Remember computer labs? Remember those couple of Apple IIe's sitting on the side of the classroom? Remember dial-up modems? Those days seem like a hundred years ago, don't they? Handheld devices have totally transformed education at every level, not just in K-12 schools. However, while handheld devices offer immediate access to information students need for their schoolwork, they also create all sorts of issues for schools. Different platforms and operating systems need to be able to communicate with each other. In other words, teachers and students need to be on the same page. Add to that major challenge is the even bigger challenge of providing seamless wireless access to the internet from anywhere on campus safely and securely. Yes, hackers are everywhere, within and without the firewalls, the IT staff have so carefully erected to keep data and students safe. With these points in mind, let's look at what's going on with technology in private K-12 schools.
I just had to include this Apple IIe commercial from the 80s. It shows how far we have come.
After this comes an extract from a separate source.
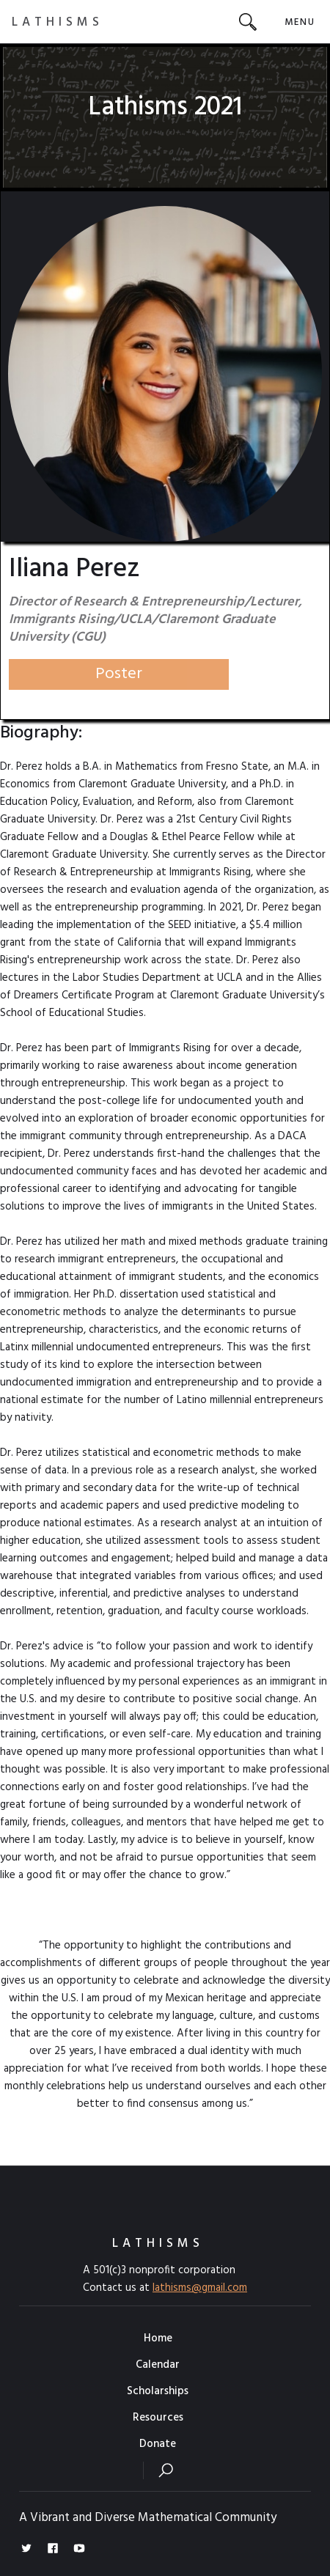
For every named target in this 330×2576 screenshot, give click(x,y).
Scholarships (157, 2391)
The many flavors of technology
Schools handle the devices students use in a variety of ways. Some schools require you to purchase a laptop or tablet as part of their book and supplies fees. Others supply computers for their students. Others have computers in classrooms and libraries for their students to use. So, what's going on here? Can't I just go online and buy the laptop I want? Generally speaking, the answer is "No!" Why is that? Because schools try to standardize the kind of devices used. That makes support and configuration issues much, much easier for the IT staff to manage. It also allows the IT staff to control the computers which are on the school's network. Why is that important? For safety reasons. The school is responsible for your children and their safety while they are on campus. That is the main reason why IT departments want control of every device which logs into the school's network. There are other technical reasons as well, things such as file-sharing, copyright infringement, and illegal software top an IT professional's list of concerns.
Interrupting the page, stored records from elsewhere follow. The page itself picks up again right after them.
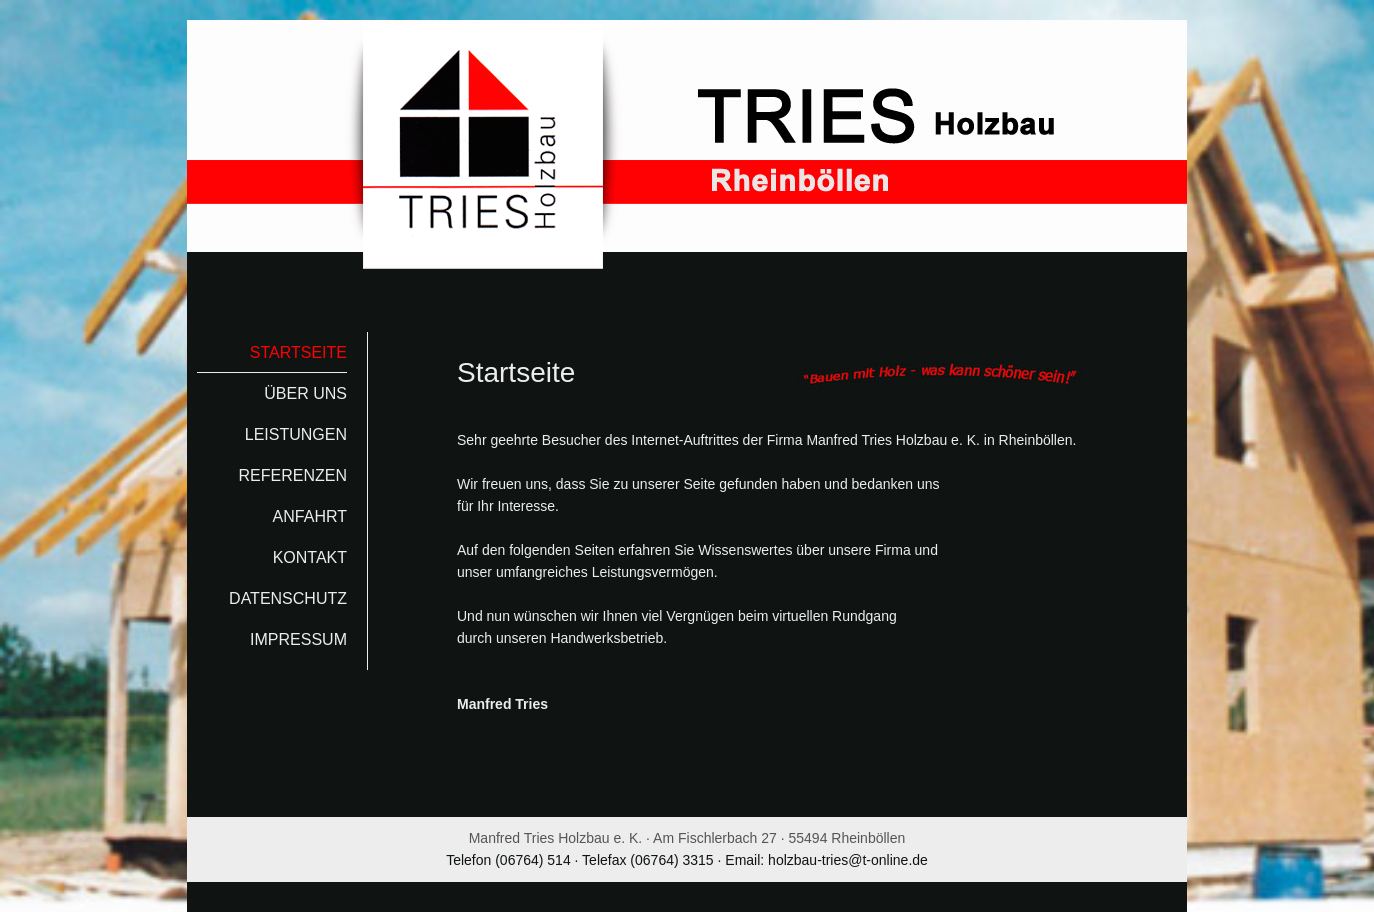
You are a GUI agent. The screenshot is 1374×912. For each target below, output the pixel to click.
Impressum (298, 639)
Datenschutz (288, 598)
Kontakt (310, 557)
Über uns (305, 393)
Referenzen (293, 475)
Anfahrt (310, 516)
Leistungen (296, 434)
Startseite (298, 352)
Now, what about schools which issue computers to their students. How does that work? For example, here's what The Hotchkiss School has to say about the issue:
"Welcome to Hotchkiss from the IT Services Department! Our goal is to make the transition to Hotchkiss and our information technology systems smooth and enjoyable. As you may know, each new Hotchkiss student receives a school-issued MacBook Pro laptop. Therefore students should not bring a personally owned computer to campus. Each student will use the same school-issued laptop throughout his/her career at Hotchkiss."
This review of the MacBook Pro gives you an idea of the kind of investment you and the school are making.
The Lawrenceville School does not issue computers to students who are required to bring their own laptops to school.
All students must have a laptop that is able to run Microsoft Office. Teachers will distribute files in, and expect student work to be turned in using, Microsoft Office. Most modern laptops can run Office, but we have suggested hardware options below.
If you do not have Microsoft Office, please bring your laptop to the Help Desk who can provide you with a copy.
Day Students should be prepared to bring their laptops to class each day."
What about handhelds?
Handheld devices such as iPads and Android tablets are permitted in many schools subject to the rules and regulations regarding their use. BYOD (Bring Your Own Device) makes great sense on so many levels because the devices are so common and relatively inexpensive. Indeed handhelds are rapidly replacing desktop computers as one can see from declining desktop sales.
Integrating a variety of handheld devices into the classroom presents a variety of challenges for most schools. First off, the network environment has to be secure. That requires significant expenditures on the back end to ensure that every member of the community has reliable, high-speed access both to the Internet and to internal databases.
The second challenge is wireless. In 2005 you could get away with a modest wired network linking classrooms and computers in public areas such as libraries and in student dorms. In 2021 wireless has all but replaced the older wired networks. Wireless mesh networks allow handheld devices to be used any time, anywhere on campus. That is what faculty, students, parents, and the school staff expect.
The third challenge is security. Most private schools have comprehensive Acceptable Use Policies which cover everything from downloading pirated materials and accessing pornography and so on. Peddie School puts it succinctly:
"Rules: Page two of the Student Handbook describes the Major School Rules, including:
We expect you to have consideration for the personal and material rights of others. In other words, bullying others, destroying property, and stealing from others are totally unacceptable behaviors.
We expect you to be honest with others in what you do and say."
Technology is constantly changing
Computing in private schools in the second decade of the 21st century is changing at warp speed. Most schools are adapting to the changing computing environment and implementing the necessary upgrades in infrastructure to accommodate the new ways of using technology in their communities.
In less than a decade, tablets have transformed American classrooms. Portable, connected to the internet, and offering brilliant screen resolutions they have the capability to enrich teaching and enhance the way students learn.
Technology in most private schools is a means to an end, namely, enhancing education and teaching. Technology is not an end in itself. Technology does provide instant communication which is essential for the running of a safe, secure community. Technology provides virtually limitless academic resources for students and teachers alike. Back in the 90s when the World Wide Web was just getting off the ground, I can remember being so excited to be able to download via email-FTP articles and information which was simply not available at my local library. We are light years past those early days but the principle is still the same: the internet offers students and teachers access to limitless resources worldwide.
Certain kinds of private schools tend to downplay the significance of computers in education. The Waldorf or Steiner schools, for example, as well as the classical Christian schools, focus on traditional core subjects and minimize the importance of technology in the classroom. That may seem a bit out of step with the times, but that is the essence of a private school. It can follow its own teaching methods, philosophy, and curriculum. If you don't agree with these, you can find other private schools which can meet your child's needs. It's that simple.
As you perform your due diligence investigating private schools on your shortlist, be sure to confirm that the schools use technology the way you expect it to be used.